Stanley nodded. "It started twenty years or more ago. We have talked with it…"

"Talked with it. How?"

"By printout. We talk back and forth, like the old computers."

"What you really have built is a big computer."

"No. Not a computer. A robot. Another one of us, except it is so big it has no mobility."

"We are talking to no point at all," said Red Cloud. "A robot is nothing more than a walking computer."

'There are points of difference," said Jason, gently. "That, Horace, is what you have refused to see all these years. You've thought of a robot as a machine and it is not. It is a biological concept expressed mechanically…"

"You are quibbling," Red Cloud said.

"I don't think we'll gain anything," said John, "even by the most good-natured argument. We didn't come here, actually, to find what might be building, We came to see how the robots would react to the People, perhaps, many of them, millions of them, coming back to Earth."

"I can tell you, without any question, how the most of us would react to it," said Stanley. "We would view it with some apprehension. For they would take us back into their service or, perhaps worse than that, would have no need of us. Some of us, perhaps quite a number of us, would welcome being taken back into their service, for through all the years we have felt the lack of someone needing us. Some of us would welcome the old servitude, for to us it was never really servitude. But I think, as well, that the majority of us now feel we have started on a road along which we can work out for ourselves something approaching the destiny of mankind—not that precise kind of destiny, of course, for it would not fit us and we would not want it. For that reason we would not want the humans to come back. They would interfere. They could not help the interference; it is intellectually impossible for them not to interfere in any affairs that touch them, even most remotely. But that is not a decision we can make for ourselves alone. The decision is the province of the Project…"

"You mean the monster you have built," said Hezekiah.

Stanley, who had been standing all the time, slowly lowered himself into a chair. He swiveled his head around to stare at Hezekiah. "You do not approve?" he asked. "You do not understand? Of all these people, I would have thought you would."

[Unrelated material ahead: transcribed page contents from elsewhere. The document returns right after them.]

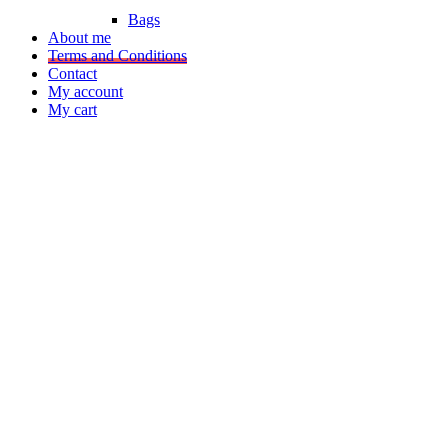
Bags
About me
Terms and Conditions
Contact
My account
My cart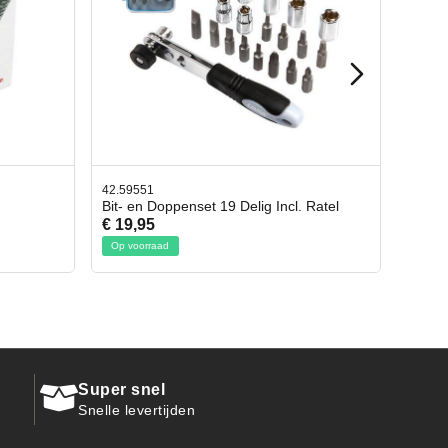
42.65998
ncl. Ratel
Afbreekmes 2 stuks
€ 10,95
Op voorraad
Super snel
Snelle levertijden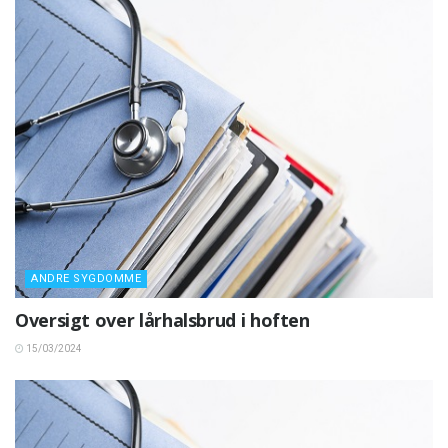
ANDRE SYGDOMME
Oversigt over lårhalsbrud i hoften
15/03/2024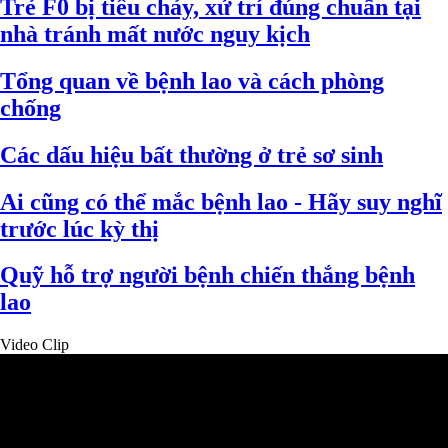
Trẻ F0 bị tiêu chảy, xử trí đúng chuẩn tại
nhà tránh mất nước nguy kịch
Tổng quan về bệnh lao và cách phòng
chống
Các dấu hiệu bất thường ở trẻ sơ sinh
Ai cũng có thể mắc bệnh lao - Hãy suy nghĩ
trước lúc kỳ thị
Quỹ hỗ trợ người bệnh chiến thắng bệnh
lao
Video Clip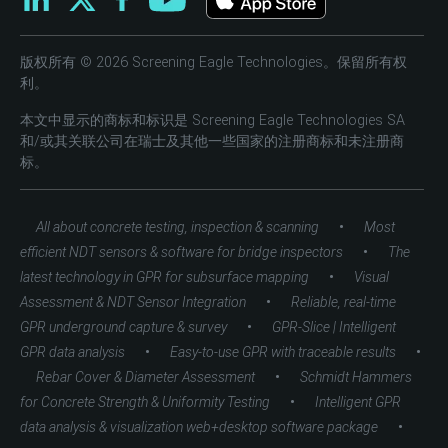
版权所有 © 2026 Screening Eagle Technologies。保留所有权
利。
本文中显示的商标和标识是 Screening Eagle Technologies SA
和/或其关联公司在瑞士及其他一些国家的注册商标和未注册商
标。
•
All about concrete testing, inspection & scanning
Most
•
efficient NDT sensors & software for bridge inspectors
The
•
latest technology in GPR for subsurface mapping
Visual
•
Assessment & NDT Sensor Integration
Reliable, real-time
•
GPR underground capture & survey
GPR-Slice | Intelligent
•
•
GPR data analysis
Easy-to-use GPR with traceable results
•
Rebar Cover & Diameter Assessment
Schmidt Hammers
•
for Concrete Strength & Uniformity Testing
Intelligent GPR
•
data analysis & visualization web+desktop software package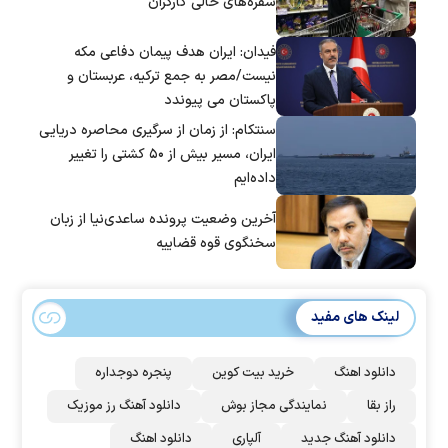
سفره‌های خالی کارگران
فیدان: ایران هدف پیمان دفاعی مکه
نیست/مصر به جمع ترکیه، عربستان و
پاکستان می پیوندد
سنتکام: از زمان از سرگیری محاصره دریایی
ایران، مسیر بیش از ۵۰ کشتی را تغییر
داده‌ایم
آخرین وضعیت پرونده ساعدی‌نیا از زبان
سخنگوی قوه قضاییه
لینک های مفید
دانلود اهنگ
خرید بیت کوین
پنجره دوجداره
راز بقا
نمایندگی مجاز بوش
دانلود آهنگ رز‌ موزیک
دانلود آهنگ جدید
آلپاری
دانلود اهنگ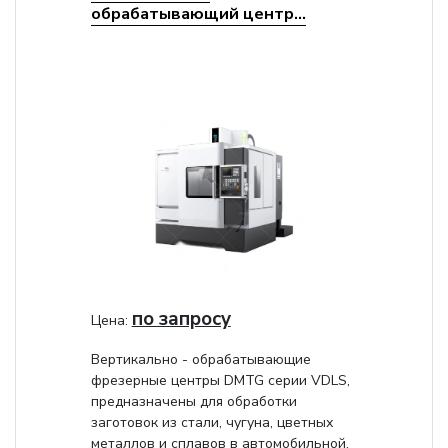
обрабатывающий центр...
по запросу
Цена:
Вертикально - обрабатывающие
фрезерные центры DMTG серии VDLS,
предназначены для обработки
заготовок из стали, чугуна, цветных
металлов и сплавов в автомобильной,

"You have committed sacrilege," said Hezekiah, sternly. "You have erected an abomination. You have chosen to elevate yourself above your creators. I have spent many lonely, terrible hours, wondering if I and my associates may not be committing sacrilege, devoting our time and utmost effort to a study and a task that should be mankind's study and its task, but at least we still are working for the good of mankind…"

"Please," said Jason. "Let us not debate that now. How can any of us tell if we're right or wrong in any of our actions? Stanley says that it is up to the Project to decide…"

"The Project will know," said Stanley. "It has far more background knowledge than any one of us. We have traveled widely through the years to obtain material that has been fed into its memory cores. We have given it all the knowledge it has been our fortune to lay our hands upon. It knows history, science, philosophy, the arts. And now it is adding to this knowledge on its own. It is talking with something very far in space."

John jerked upright. "How far in space?" he asked.

"We are not sure," said Stanley. "Something, we believe, in the center of the galaxy."